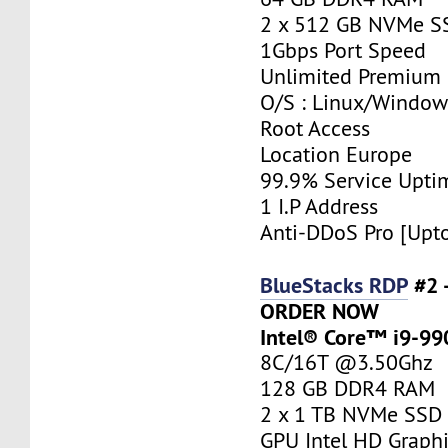
2 x 512 GB NVMe S
1Gbps Port Speed
Unlimited Premium
O/S : Linux/Window
Root Access
Location Europe
99.9% Service Upti
1 I.P Address
Anti-DDoS Pro [Upt
BlueStacks RDP
#2 
ORDER NOW
Intel® Core™ i9-9
8C/16T @3.50Ghz
128 GB DDR4 RAM
2 x 1 TB NVMe SSD
GPU Intel HD Graph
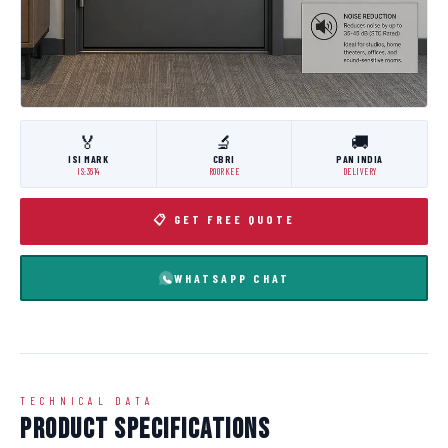
🏅
🔬
🚚
ISI MARK
CBRI
PAN INDIA
IS:3614
ROORKEE
DELIVERY
📋 GET FREE QUOTE
WHATSAPP CHAT
TECHNICAL DATA
Product Specifications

WHAT YOU HAVE TO DO
Beginning with the line that contains "Location Europe" and ending with the last line of the data, restate each line word for word. Exclude the pictures.

TASK ANSWER
Location Europe
99.9% Service Upti
1 I.P Address
Anti-DDoS Pro [Upt
BlueStacks RDP
#2 
ORDER NOW
Intel® Core™ i9-9
8C/16T @3.50Ghz
128 GB DDR4 RAM
2 x 1 TB NVMe SSD
GPU Intel HD Graph
🏅
🔬
🚚
ISI MARK
CBRI
PAN INDIA
IS:3614
ROORKEE
DELIVERY
📋 GET FREE QUOTE
WHATSAPP CHAT
TECHNICAL DATA
Product Specifications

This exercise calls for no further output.